Farmyard Posts

by , Keeper
I've been at the museum since 2010. I love to read and learn; it's rare that a day goes by at work when I'm not suppressing the urge to spew out something cool I just learned to my coworkers. In my spare time, I play the 'cello, snuggle my dog and reminisce about snowmen and Nor'easters.
I work Sunday through Thursday. You can find me raking the Farmyard in the morning or training the donkey and dwarf goats in the afternoon.

Update: Frog Eggs

July 29th, 2014

A few weeks ago, I wrote up a post about some frog eggs we found in the alpaca pool and the tadpoles they hatched into.

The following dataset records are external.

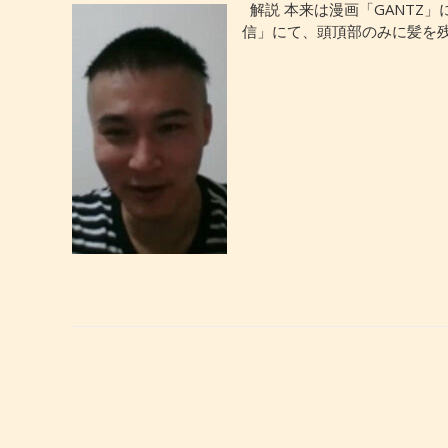
解説 本来は漫画「GANTZ
信」にて、頭頂部のみに髪を残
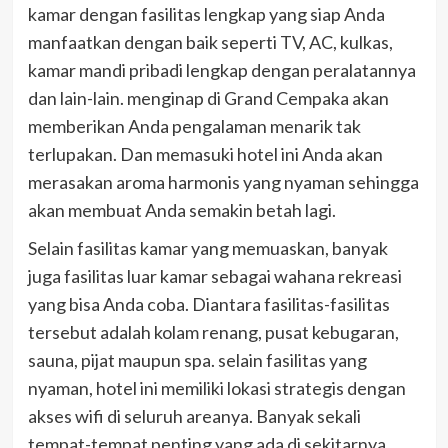
kamar dengan fasilitas lengkap yang siap Anda
manfaatkan dengan baik seperti TV, AC, kulkas,
kamar mandi pribadi lengkap dengan peralatannya
dan lain-lain. menginap di Grand Cempaka akan
memberikan Anda pengalaman menarik tak
terlupakan. Dan memasuki hotel ini Anda akan
merasakan aroma harmonis yang nyaman sehingga
akan membuat Anda semakin betah lagi.
Selain fasilitas kamar yang memuaskan, banyak
juga fasilitas luar kamar sebagai wahana rekreasi
yang bisa Anda coba. Diantara fasilitas-fasilitas
tersebut adalah kolam renang, pusat kebugaran,
sauna, pijat maupun spa. selain fasilitas yang
nyaman, hotel ini memiliki lokasi strategis dengan
akses wifi di seluruh areanya. Banyak sekali
tempat-tempat penting yang ada di sekitarnya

I’m sorry to report that none of the tadpoles made it into frogs. However, only a few days after the last tadpole disappeared a whole new batch of eggs was laid in the alpaca pool during a night of heavy rainstorms. I collected the eggs up and the new group of tadpoles have already hatched and started swimming around. I’ll post new photos when these guys get a bit bigger; which is likely soon as this group is growing a lot faster than the first bunch did!

An interesting fact to leave you with:

It’s entirely possible that all of the tadpoles in this new batch are siblings! A single female Grey Treefrog (which is what we think these tadpoles are) can lay as many as 2,000 eggs at once!!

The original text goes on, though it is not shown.